Non exemptes de biais, les solutions choisies ont souvent des impacts importants :
- cognitifs : certains outils ne sont pas fait (ex : utilisation de Whatsapp en milieu professionnel) ou bien pensé (ex : digitalisation des entretiens annuels par la solution Lucca) pour le contexte professionnel. Ils peuvent heurter le droit à la déconnexion dans un milieu où les horaires et planning au sein d’une même équipe peuvent être très divers et amples, ils peuvent participer à déshumaniser la relation parfois déjà fragile, ils peuvent impacter l’attention en démultipliant les canaux et en créant des inégalités d’accès à l’information – là où l’intention louable était l’inverse. Un outil n’est jamais neutre et doit être pensé dans une vision organisationnelle globale, spécifique au regard du lieu concerné, de son équipe, de ses usages.

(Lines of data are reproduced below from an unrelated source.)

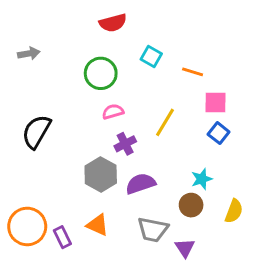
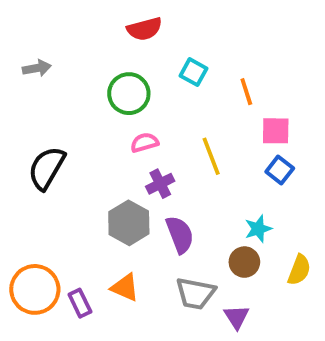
orange line: (193, 72) -> (246, 92), turned 55
yellow line: (165, 122) -> (211, 156), turned -52
purple semicircle: (141, 184) -> (180, 235), turned 88

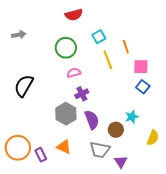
cyan square: (193, 72) -> (99, 37), turned 32
yellow line: (211, 156) -> (108, 60), moved
brown circle: (244, 262) -> (116, 130), moved

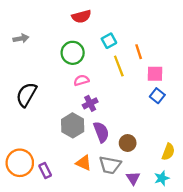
cyan star: (132, 117) -> (162, 178), moved
orange triangle: (64, 147) -> (84, 163), moved

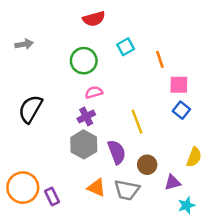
yellow line: (119, 66) -> (137, 122), moved
purple cross: (90, 103) -> (86, 117), moved
yellow semicircle: (168, 152) -> (194, 157), moved
purple triangle: (133, 178) -> (173, 182), moved, turned 48

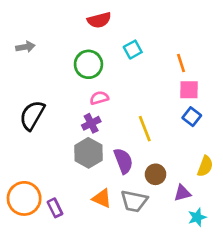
orange line: (160, 59) -> (181, 63), moved

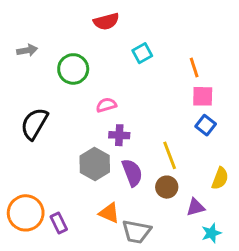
green circle: (88, 64) -> (73, 69), moved
purple cross: (91, 123) -> (119, 135), moved, turned 30
yellow line: (145, 129) -> (170, 155), moved
gray trapezoid: (134, 201) -> (137, 232), moved

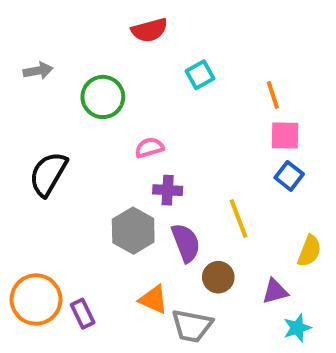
brown circle: (167, 187) -> (218, 277), moved

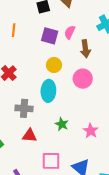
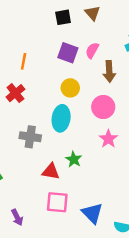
orange line: (14, 30) -> (24, 61), moved
pink star: (91, 131) -> (108, 139), moved
red triangle: (29, 135) -> (51, 171), moved

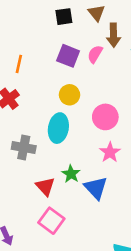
brown arrow: (109, 71) -> (114, 35), moved
red triangle: (51, 171) -> (45, 186), turned 36
pink square: (57, 202) -> (51, 221), turned 30
blue triangle: (92, 213) -> (96, 188), moved

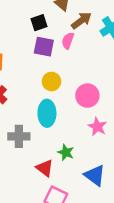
black square: (64, 17) -> (39, 23), moved
brown arrow: (114, 35) -> (81, 21), turned -115
blue triangle: (96, 188) -> (95, 175), moved

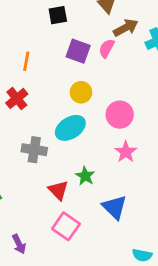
black square: (39, 23) -> (58, 15), moved
cyan ellipse: (47, 113) -> (70, 128), turned 50

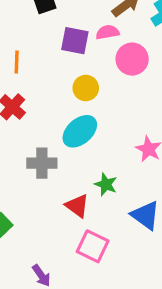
pink semicircle: (107, 48) -> (107, 32), turned 60
pink circle: (120, 115) -> (132, 59), moved

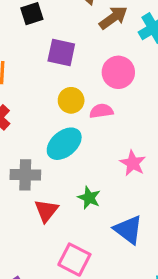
pink semicircle: (107, 32) -> (101, 111), moved
red triangle: (77, 206) -> (46, 211), moved, turned 30

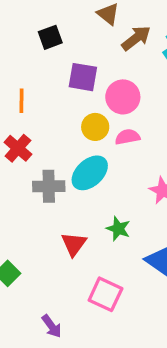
pink circle: (118, 72) -> (123, 97), moved
gray cross: (25, 175) -> (49, 186), moved

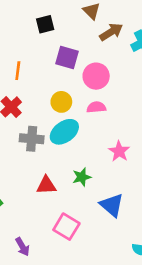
yellow circle: (95, 127) -> (61, 102), moved
green star: (118, 229) -> (82, 177), turned 30
red triangle: (74, 244) -> (46, 185), turned 45

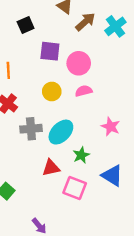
cyan ellipse: (64, 132) -> (61, 132), moved
pink square: (66, 227) -> (75, 188), moved

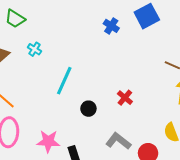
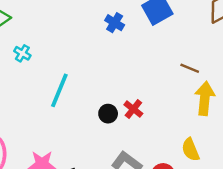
black circle: (88, 109) -> (108, 114), moved

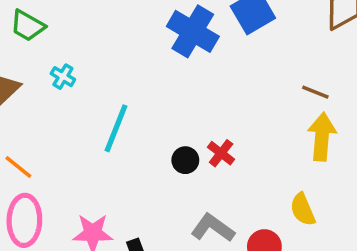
blue cross: (115, 23) -> (193, 31), size x1.8
brown line: (190, 68) -> (315, 92), moved

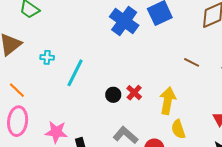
cyan cross: (63, 77) -> (47, 57), moved, turned -32
yellow arrow: (322, 137) -> (168, 101), moved

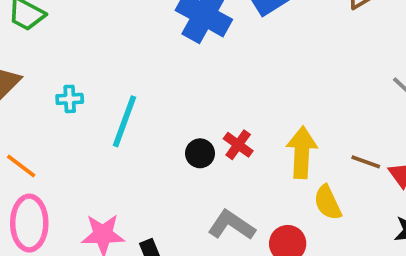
brown line: (192, 62) -> (366, 162), moved

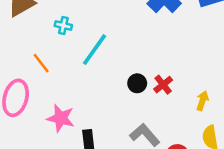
yellow arrow: (302, 152) -> (202, 101), size x0.6
orange line: (21, 166) -> (41, 63), moved

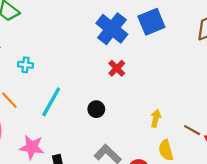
cyan line: (94, 50) -> (51, 102), moved
red cross: (163, 85) -> (117, 68), moved

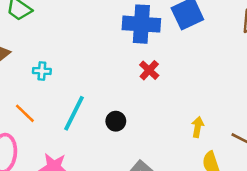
blue cross: (112, 29) -> (141, 24), turned -32
black circle: (96, 109) -> (116, 121), moved

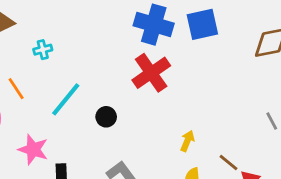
red cross: (149, 70) -> (151, 73), size x1.8
cyan cross: (42, 71) -> (43, 50), turned -30

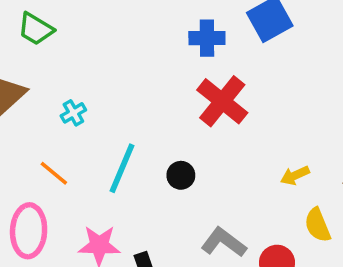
blue cross: (154, 25) -> (207, 38), size x0.7
yellow arrow: (187, 141) -> (295, 175), turned -120

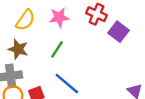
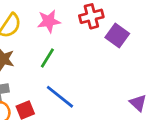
red cross: (96, 14) -> (91, 16), turned -36

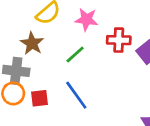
red cross: (91, 16) -> (119, 40), moved

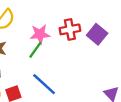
pink star: (86, 20) -> (40, 34), moved

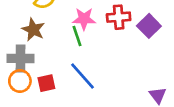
green line: (35, 50) -> (77, 36), turned -60

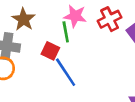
red cross: (119, 17) -> (110, 19), turned -30
red square: (46, 83) -> (50, 51), moved, turned 30

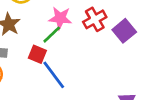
green line: (66, 32) -> (52, 35), turned 60

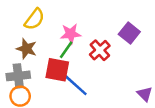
red cross: (95, 19) -> (100, 50), moved
red square: (37, 54) -> (57, 70), size x1.5

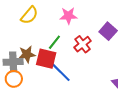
pink star: (71, 34) -> (68, 16), moved
brown star: (26, 49) -> (27, 54), moved, turned -30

- sur les ressources humaines : le développement de l’écosystème numérique d’une organisation nécessite une gestion des compétences en administration technique et en utilisation quotidienne. Parfois cela implique un recrutement ou une réorganisation RH.
- sur le temps de travail : un changement implique une « gestion du changement » qui prend du temps, de la formation, du suivi. Si l’interopérabilité est bien pensée ou non, cela peut aussi avoir des impacts très importants sur le temps de travail.
- écologique : le choix d’une solution doit répondre à un diagnostic des besoins et être évaluée intrinsèquement (ex : la solution est-elle écoconçue ? comment est-elle hébergée ?) et aux regards des impacts induits (ex : faut-il renouvelé le parc matériel ?). Quel message aux publics, aux partenaires, aux artistes le choix d’une solution envoie-t-il (brain print) ?
- souveraineté : dépendance à des fournisseurs et éditeurs privés et étrangers, enjeu de maîtrise des données, coût induit pour la collectivité et utilisation de l’argent public, non mutualisation des investissements publics…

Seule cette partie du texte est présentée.